▶ _WORK TO COMPLETE_
Could you write out the line containing "Conference Proceedings" and all the lines below it in the data, exactly, through the final one and nothing else?

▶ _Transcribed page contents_
= Beginning of Section =

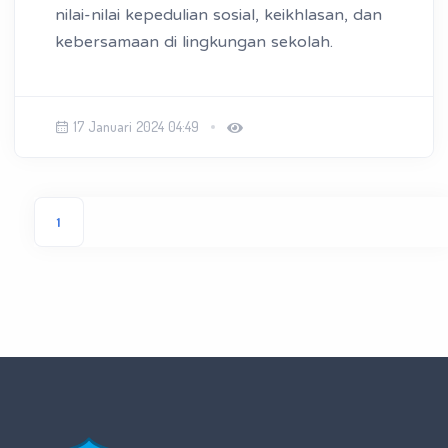
nilai-nilai kepedulian sosial, keikhlasan, dan
kebersamaan di lingkungan sekolah.
17 Januari 2024 04:49
1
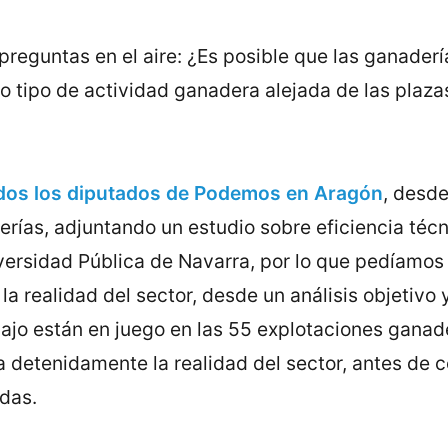
preguntas en el aire: ¿Es posible que las ganaderí
ro tipo de actividad ganadera alejada de las plazas
dos los diputados de Podemos en Aragón
, desd
rías, adjuntando un estudio sobre eficiencia téc
iversidad Pública de Navarra, por lo que pedíamos 
la realidad del sector, desde un análisis objetivo
jo están en juego en las 55 explotaciones ganad
etenidamente la realidad del sector, antes de con
adas.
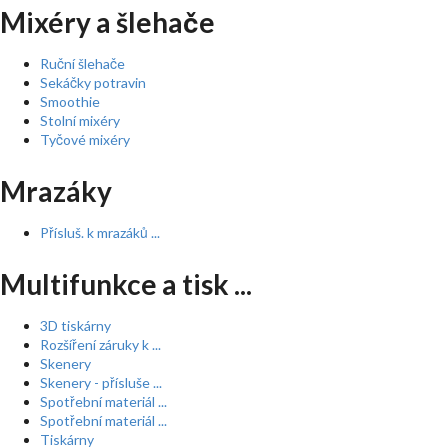
Mixéry a šlehače
Ruční šlehače
Sekáčky potravin
Smoothie
Stolní mixéry
Tyčové mixéry
Mrazáky
Přísluš. k mrazáků ...
Multifunkce a tisk ...
3D tiskárny
Rozšíření záruky k ...
Skenery
Skenery - přísluše ...
Spotřební materiál ...
Spotřební materiál ...
Tiskárny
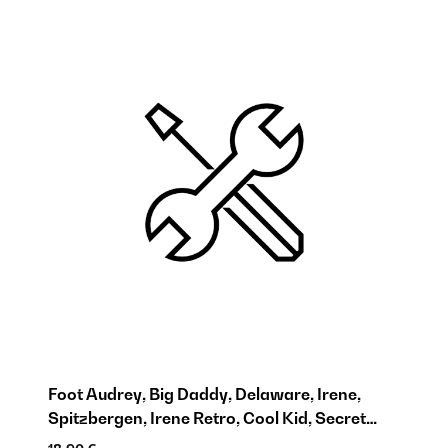
Foot Audrey, Big Daddy, Delaware, Irene,
No
Spitzbergen, Irene Retro, Cool Kid, Secret
18
Cool 2in1 - 10048276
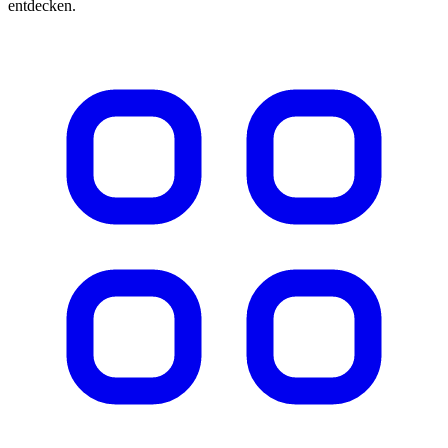
entdecken.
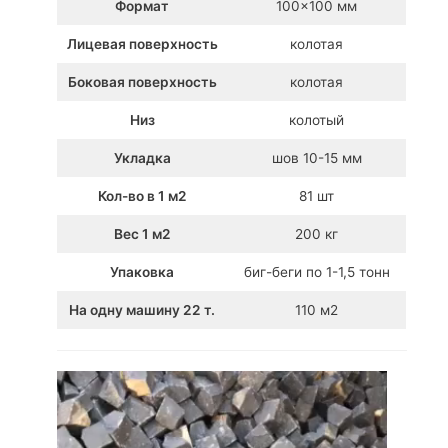
Формат
100×100 мм
Лицевая поверхность
колотая
Боковая поверхность
колотая
Низ
колотый
Укладка
шов 10-15 мм
Кол-во в 1 м2
81 шт
Вес 1 м2
200 кг
Упаковка
биг-беги по 1-1,5 тонн
На одну машину 22 т.
110 м2
В
и
д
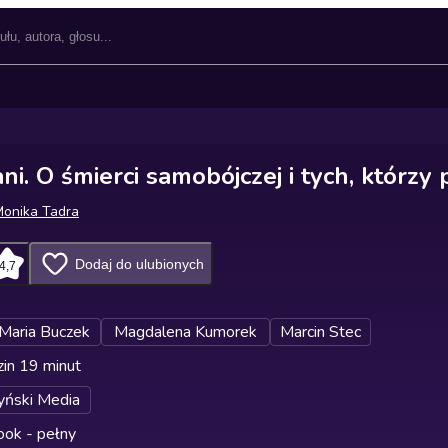
i. O śmierci samobójczej i tych, którzy 
Monika Tadra
Dodaj do ulubionych
4,7
Maria Buczek
Magdalena Kumorek
Marcin Stec
in 19 minut
yński Media
ok - pełny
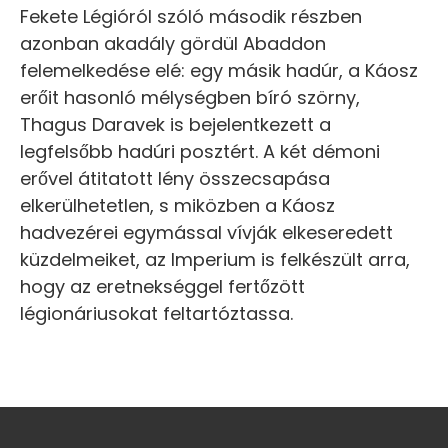
Fekete Légióról szóló második részben
azonban akadály gördül Abaddon
felemelkedése elé: egy másik hadúr, a Káosz
erőit hasonló mélységben bíró szörny,
Thagus Daravek is bejelentkezett a
legfelsőbb hadúri posztért. A két démoni
erővel átitatott lény összecsapása
elkerülhetetlen, s miközben a Káosz
hadvezérei egymással vívják elkeseredett
küzdelmeiket, az Imperium is felkészült arra,
hogy az eretnekséggel fertőzött
légionáriusokat feltartóztassa.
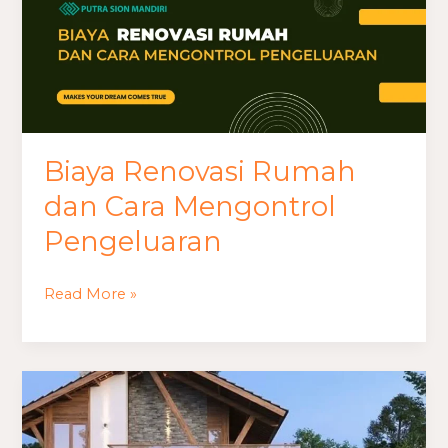
Biaya Renovasi Rumah
dan Cara Mengontrol
Pengeluaran
Read More »
Biaya
Renovasi
dan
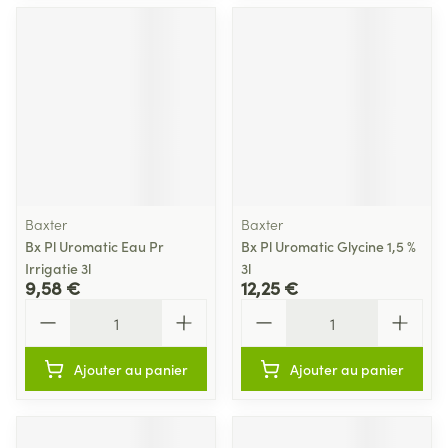
Baxter
Baxter
Bx Pl Uromatic Eau Pr
Bx Pl Uromatic Glycine 1,5 %
Irrigatie 3l
3l
9,58 €
12,25 €
Quantité
Quantité
Ajouter au panier
Ajouter au panier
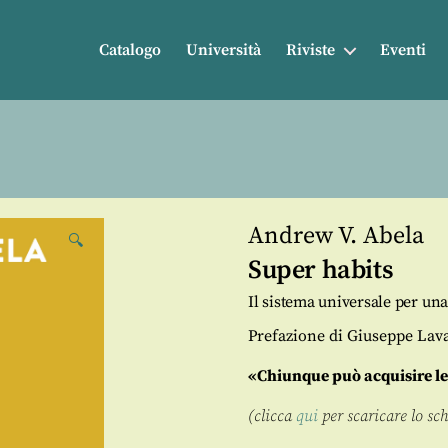
Catalogo
Università
Riviste
Eventi
Andrew V. Abela
🔍
Super habits
Il sistema universale per una 
Prefazione di Giuseppe Lav
«Chiunque può acquisire le 
(clicca
qui
per scaricare lo sc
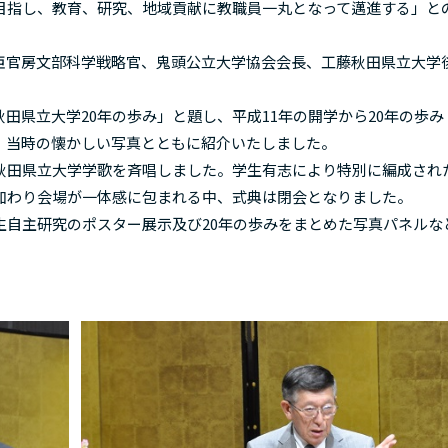
目指し、教育、研究、地域貢献に教職員一丸となって邁進する」と
官房文部科学戦略官、鬼頭公立大学協会会長、工藤秋田県立大学
県立大学20年の歩み」と題し、平成11年の開学から20年の歩み
、当時の懐かしい写真とともに紹介いたしました。
田県立大学学歌を斉唱しました。学生有志により特別に編成され
加わり会場が一体感に包まれる中、式典は閉会となりました。
自主研究のポスター展示及び20年の歩みをまとめた写真パネルな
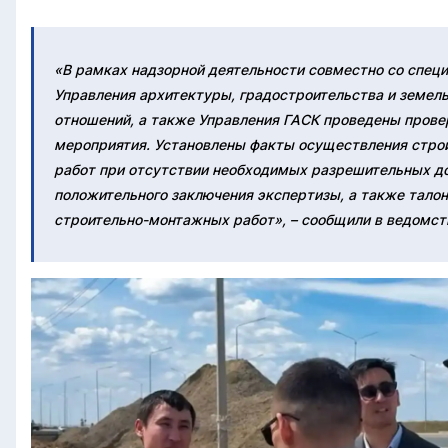
«В рамках надзорной деятельности совместно со спец
Управления архитектуры, градостроительства и земел
отношений, а также Управления ГАСК проведены пров
мероприятия. Установлены факты осуществления стро
работ при отсутствии необходимых разрешительных д
положительного заключения экспертизы, а также талон
строительно-монтажных работ», – сообщили в ведомст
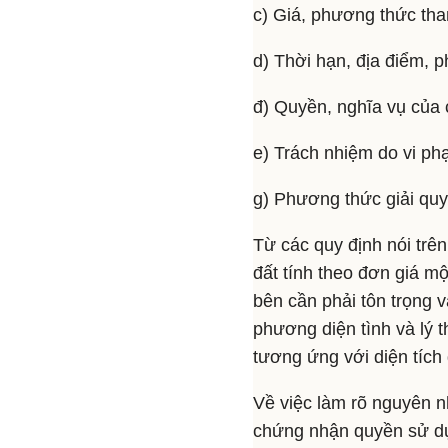
c) Giá, phương thức tha
d) Thời hạn, địa điểm, 
đ) Quyền, nghĩa vụ của 
e) Trách nhiệm do vi p
g) Phương thức giải quy
Từ các quy định nói trê
đất tính theo đơn giá m
bên cần phải tôn trọng v
phương diện tình và lý 
tương ứng với diện tích đ
Về việc làm rõ nguyên nh
chứng nhận quyền sử dụn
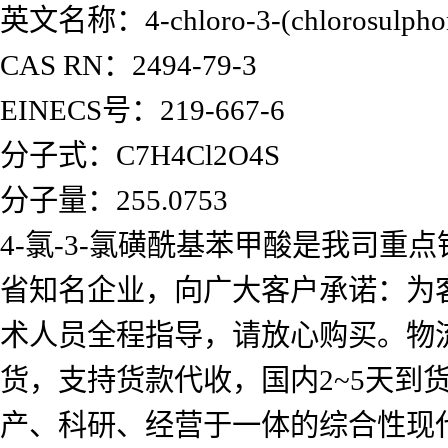
英文名称：4-chloro-3-(chlorosulphony
CAS RN：2494-79-3
EINECS号：219-667-6
分子式：C7H4Cl2O4S
分子量：255.0753
4-氯-3-氯磺酰基苯甲酸是我司
省知名企业，向广大客户承诺：为
术人员全程指导，请放心购买。物
货，支持货款代收，国内2~5天
产、科研、经营于一体的综合性现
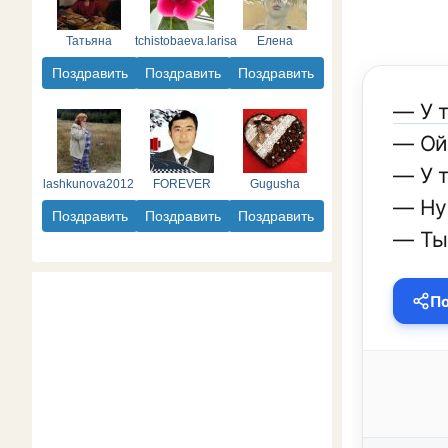
Татьяна
tchistobaeva.larisa
Елена
Поздравить
Поздравить
Поздравить
— У 
— Ой,
— У т
lashkunova2012
FOREVER
Gugusha
— Ну
Поздравить
Поздравить
Поздравить
— Ты
По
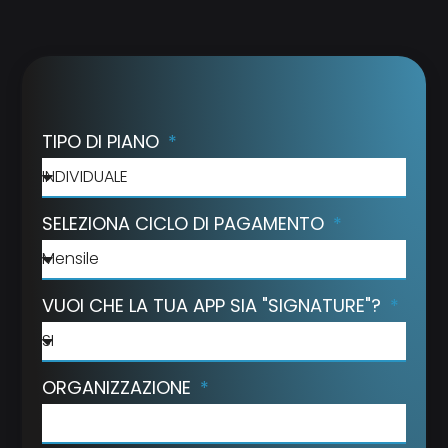
TIPO DI PIANO
SELEZIONA CICLO DI PAGAMENTO
VUOI CHE LA TUA APP SIA "SIGNATURE"?
ORGANIZZAZIONE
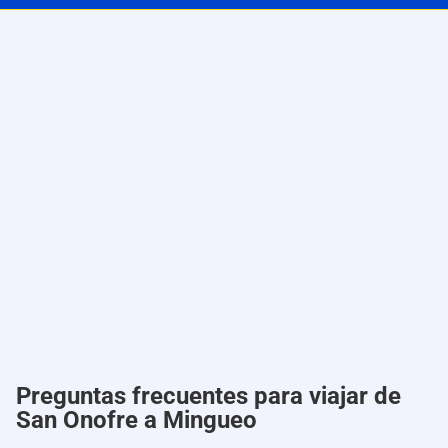
Preguntas frecuentes para viajar de
San Onofre a Mingueo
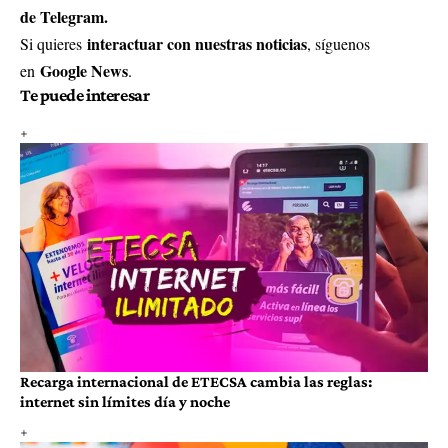
de Telegram.
interactuar con nuestras noticias
Si quieres
, síguenos
Google News
en
.
Te puede interesar
Recarga internacional de ETECSA cambia las reglas:
internet sin límites día y noche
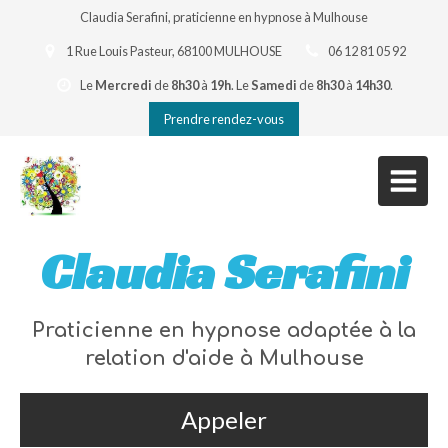
Claudia Serafini, praticienne en hypnose à Mulhouse
1 Rue Louis Pasteur, 68100 MULHOUSE
06 12 81 05 92
Le
Mercredi
de
8h30
à
19h
.
Le
Samedi
de
8h30
à
14h30
.
Prendre rendez-vous
Claudia Serafini
Praticienne en hypnose adaptée à la
relation d'aide à Mulhouse
Appeler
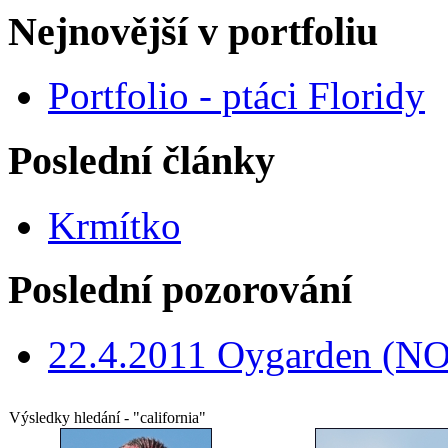
Nejnovější v portfoliu
Portfolio - ptáci Floridy
Poslední články
Krmítko
Poslední pozorování
22.4.2011 Oygarden (NO
Výsledky hledání - "california"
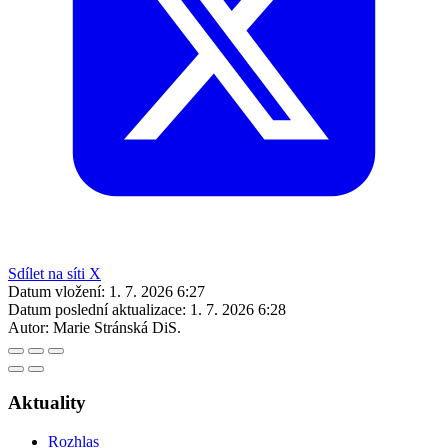
Sdílet na síti X
Datum vložení:
1. 7. 2026 6:27
Datum poslední aktualizace:
1. 7. 2026 6:28
Autor:
Marie Stránská DiS.
Aktuality
Rozhlas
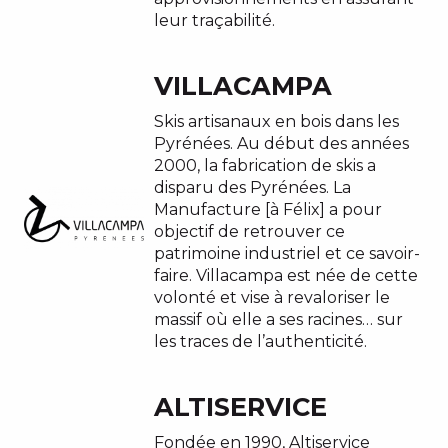
leur traçabilité.
VILLACAMPA
Skis artisanaux en bois dans les
Pyrénées. Au début des années
2000, la fabrication de skis a
disparu des Pyrénées. La
Manufacture [à Félix] a pour
objectif de retrouver ce
patrimoine industriel et ce savoir-
faire. Villacampa est née de cette
volonté et vise à revaloriser le
massif où elle a ses racines… sur
les traces de l’authenticité.
ALTISERVICE
Fondée en 1990, Altiservice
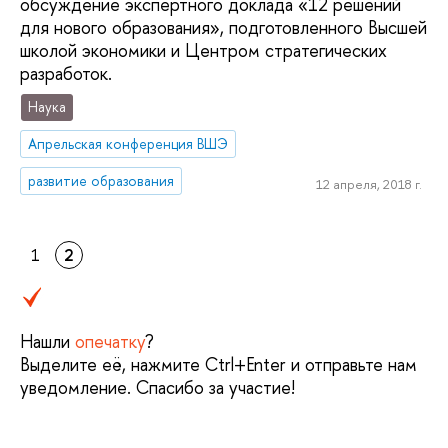
обсуждение экспертного доклада «12 решений
для нового образования», подготовленного Высшей
школой экономики и Центром стратегических
разработок.
Наука
Апрельская конференция ВШЭ
развитие образования
12 апреля, 2018 г.
1
2
Нашли
опечатку
?
Выделите её, нажмите Ctrl+Enter и отправьте нам
уведомление. Спасибо за участие!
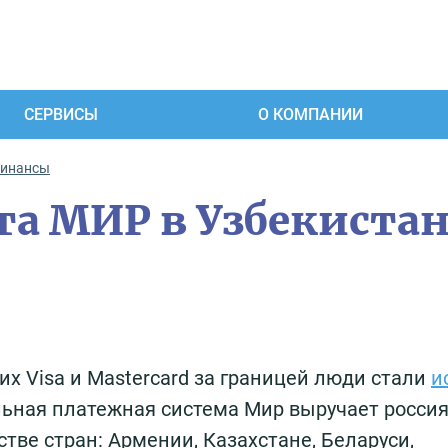
СЕРВИСЫ
О КОМПАНИИ
финансы
та МИР в Узбекистан
х Visa и Mastercard за границей люди стали
и
льная платежная система Мир выручает росси
тве стран: Армении, Казахстане, Беларуси,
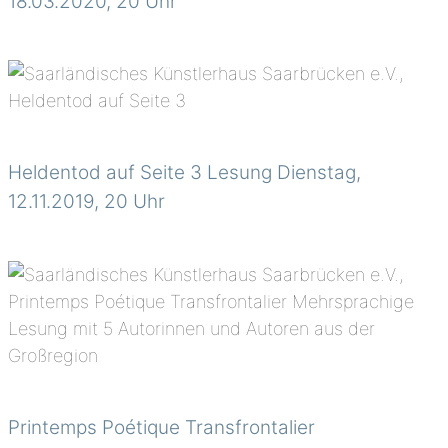
18.03.2020, 20 Uhr
Heldentod auf Seite 3 Lesung Dienstag,
12.11.2019, 20 Uhr
Printemps Poétique Transfrontalier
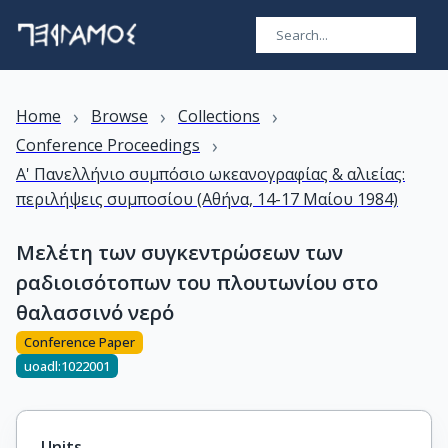
›
›
›
Home
Browse
Collections
›
Conference Proceedings
Α' Πανελλήνιο συμπόσιο ωκεανογραφίας & αλιείας:
περιλήψεις συμποσίου (Αθήνα, 14-17 Μαίου 1984)
Μελέτη των συγκεντρώσεων των
ραδιοισότοπων του πλουτωνίου στο
θαλασσινό νερό
Conference Paper
uoadl:1022001
Units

= End of Section =

▶ _SOLUTION FOR THIS PROBLEM_
Conference Proceedings
Α' Πανελλήνιο συμπόσιο ωκεανογραφίας & αλιείας:
περιλήψεις συμποσίου (Αθήνα, 14-17 Μαίου 1984)
Μελέτη των συγκεντρώσεων των
ραδιοισότοπων του πλουτωνίου στο
θαλασσινό νερό
Conference Paper
uoadl:1022001
Units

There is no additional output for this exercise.